Photo Credit: Screenshot
A posthumous picture of partisans killed on February 25, 1950, published by Pagina12

The Polish Anti-Defamation League (RDI) is suing Argentina’s Pagina12 website over an article titled Rostros familiares (Familiar Faces) about the Jedwabne massacre, which the RDI claims included a picture, taken posthumously, of a group of partisans who fought against the Soviet-supported Polish government and died in 1950, Radio Poland reported Saturday.

The Jedwabne pogrom was committed by a group of at least 40 Poles on July 10, 1941, and resulted in the murder of at least 340 Polish Jews of all ages, who were locked in a barn and set on fire. In 1949, the Polish Communist government tried the culprits for treason and murder. Since then, Polish officials have blamed the Germans for instigating the massacre, but Jewish survivors have insisted that the Polish murderers were happy to carry out those murders all by themselves.


The RDI insists that the website’s connecting the pogrom with communist-era independence fighters is “manipulation” and “against the Polish nation and the good name of Polish soldiers.”

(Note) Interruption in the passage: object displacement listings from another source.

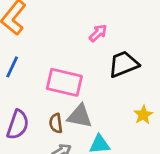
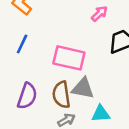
brown semicircle: (56, 123) -> (61, 95), size x1.5

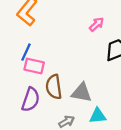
pink rectangle: (69, 58) -> (34, 66), moved, size x0.7
brown semicircle: (61, 95) -> (54, 87), moved

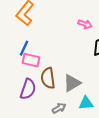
pink arrow: (97, 24) -> (85, 24), turned 64
gray triangle: (82, 93) -> (72, 83), turned -42

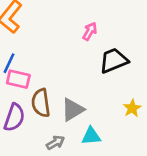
pink arrow: (85, 24) -> (90, 31), turned -80

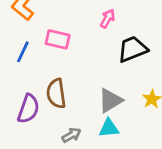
pink rectangle: (18, 79) -> (58, 39), moved
gray triangle: (73, 110) -> (110, 100), moved

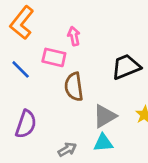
pink arrow: (108, 19) -> (74, 36), moved, turned -42
blue line: (23, 52) -> (21, 69), turned -70
brown semicircle: (56, 93) -> (74, 87), moved

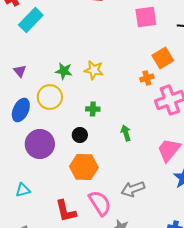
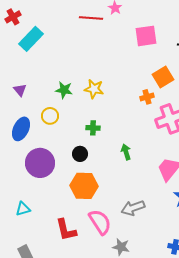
yellow circle: (50, 97) -> (50, 116), size x0.7

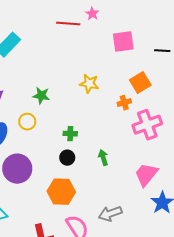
yellow star: (94, 89) -> (89, 84), moved
black circle: (80, 154) -> (67, 158), moved

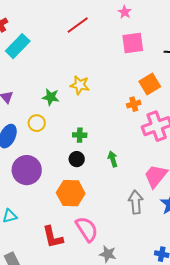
pink star: (92, 14) -> (125, 12), moved
red line: (68, 24) -> (78, 25), turned -40
yellow star: (89, 84) -> (80, 85), moved
gray arrow: (110, 214) -> (136, 202), moved, turned 105

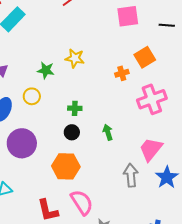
orange cross: (134, 104) -> (122, 73), moved

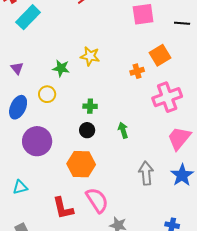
pink trapezoid: (151, 149) -> (179, 138), moved

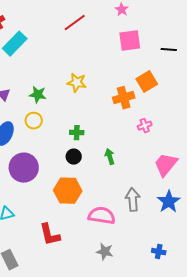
green star: (61, 68) -> (38, 95), moved
orange cross: (137, 71) -> (124, 98), size x1.5
pink cross: (167, 97) -> (145, 126), moved, size x0.5
pink semicircle: (97, 200) -> (102, 216), moved, turned -48

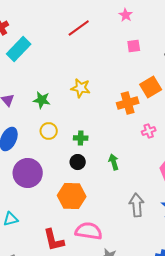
pink square: (130, 41) -> (134, 46), size x0.6
yellow circle: (34, 121) -> (49, 131), moved
pink semicircle: (102, 216) -> (89, 231), moved

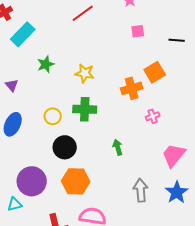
green star: (42, 100) -> (46, 64), moved, turned -30
green cross: (81, 138) -> (85, 109), moved, size x1.6
black circle: (78, 162) -> (65, 147), moved, size x1.5
purple circle: (28, 173) -> (32, 181), moved

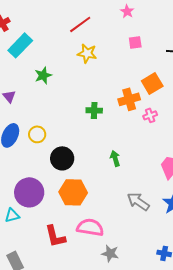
yellow star: (85, 73) -> (87, 53), moved
green cross: (85, 109) -> (94, 110), moved, size x0.7
yellow circle: (53, 116) -> (37, 134), moved
pink cross: (153, 116) -> (150, 115), moved
gray arrow: (141, 190) -> (138, 201), turned -50

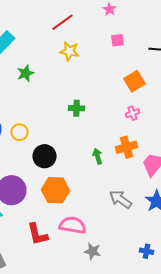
orange cross: (129, 99) -> (126, 147), moved

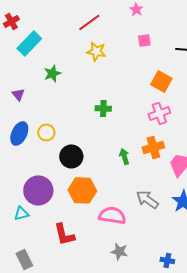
orange square: (134, 81) -> (161, 81), turned -30
pink cross: (132, 113) -> (159, 113), size x1.5
pink semicircle: (72, 225) -> (112, 215), moved
blue cross: (146, 251) -> (167, 260), moved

RDI accused Pagina12 of an attempt to “confirm Polish anti-Semitism to its readers” and, while at it, demonstrated “huge ignorance about history, for which it should officially apologize to all Poles.”

It appears that Poles are convinced the world owes them an apology for their collaboration with the Nazis as well as for the murders of Jews they initiated themselves.

“One of the most disturbing elements of this story,” writes Federico Pavlovsky in Pagina12, was that those murderers “were men and women of all ages, and of the most diverse professions. Good citizens. And what the Jews saw, to their greatest horror and bewilderment, the last thing they saw – were only familiar faces.”

“They saw their own neighbors turned into volunteer killers. An example of the mob fury […] eliminates the limits and individual responsibilities,” Pavlovsky notes, citing various reports that the Jedwabne people of the postwar period knew perfectly well that the Jews of the village had been murdered by their neighbors during the war, and not by the Nazis.

The Polish Anti-Defamation League would have none of that. “This is the first court proceeding in which we will use the new law,” the RDI announced, referring to a law meting out jail terms of up to three years to anyone who accuses Poland of being complicit in the Holocaust or other crimes against humanity during World War II and the communist-era.

In Poland, the new rules are seen as a way of fighting the use of the phrase “Polish death camps,” which many say implies the country’s involvement in the Holocaust. Poland’s ruling conservatives say such phrases distort history.

Of course, the expression “Polish death camps” was the title of a 1944 article by Polish resistance fighter Jan Karski published in the American magazine Collier’s.